Le décès d’un proche impose une réactivité immédiate auprès des banques pour protéger les avoirs et bloquer les accès non autorisés aux comptes du défunt.

Prévenir la banque et transmettre les documents officiels

Il est nécessaire de notifier l’établissement par courrier recommandé avec accusé de réception. Ce signalement doit idéalement intervenir sous 48 heures après le décès.

L’acte de décès original et l’identité du défunt sont indispensables. Vous devez également restituer les cartes bancaires et les chéquiers du titulaire.

Cette démarche bloque les opérations sortantes. C’est une protection légale pour la succession.

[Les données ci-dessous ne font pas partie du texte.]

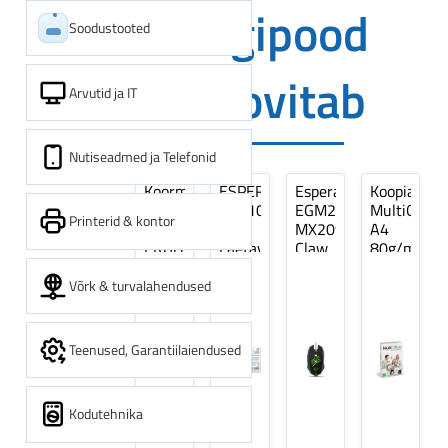
Digipood
Soodustooted
soovitab
Arvutid ja IT
Nutiseadmed ja Telefonid
Koormarihm
ESPERANZA
Esperanza
Koopiapabe
10m
EZA106
EGM209G
MultiOffice
Printerid & kontor
(9,5+0,5m)
-
MX209
A4
ERGO
Laetavad
Claw
80g/m2,
Pikk
patareid
Optiline
500
pinguti,
Ni-
Mänguri
lehte
Võrk & turvalahendused
Sinine
MH
Hiir
3Re
1tk
AA
(kogus
2600MAH
5
Teenused, Garantiilaiendused
4 tk
pakki)
Kodutehnika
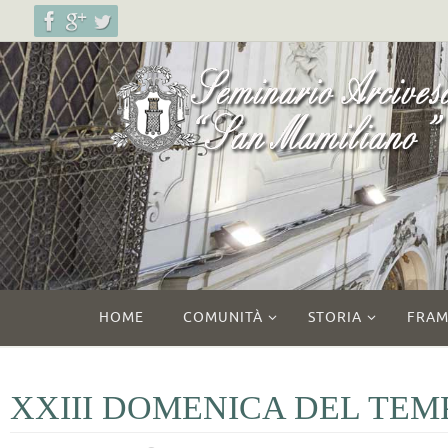
Salta
al
contenuto
Salta
HOME
COMUNITÀ
STORIA
FRAM
al
contenuto
XXIII DOMENICA DEL TEM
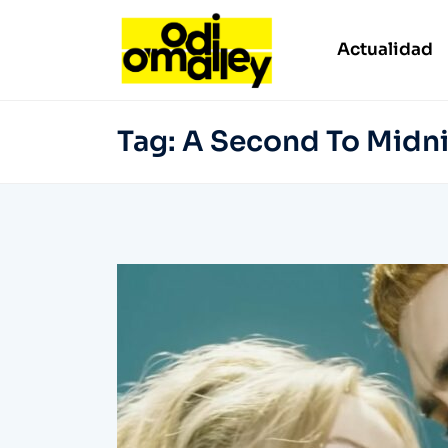
Actualidad
Tag:
A Second To Midn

Consultez notre guide sur les démarches après un décès pour vous accompagner.

Notification à la banque et blocage des comptes suite à un décès

Conséquences du décès sur les comptes et les procurations

Le décès entraîne le gel automatique des comptes individuels et l’accès interdit aux coffres-forts. Personne ne peut plus y accéder sans autorisation. Les mandats donnés de son vivant tombent immédiatement.

Avertissement légal

Le gel est instantané. Utiliser une carte après le décès expose à des sanctions civiles ou pénales.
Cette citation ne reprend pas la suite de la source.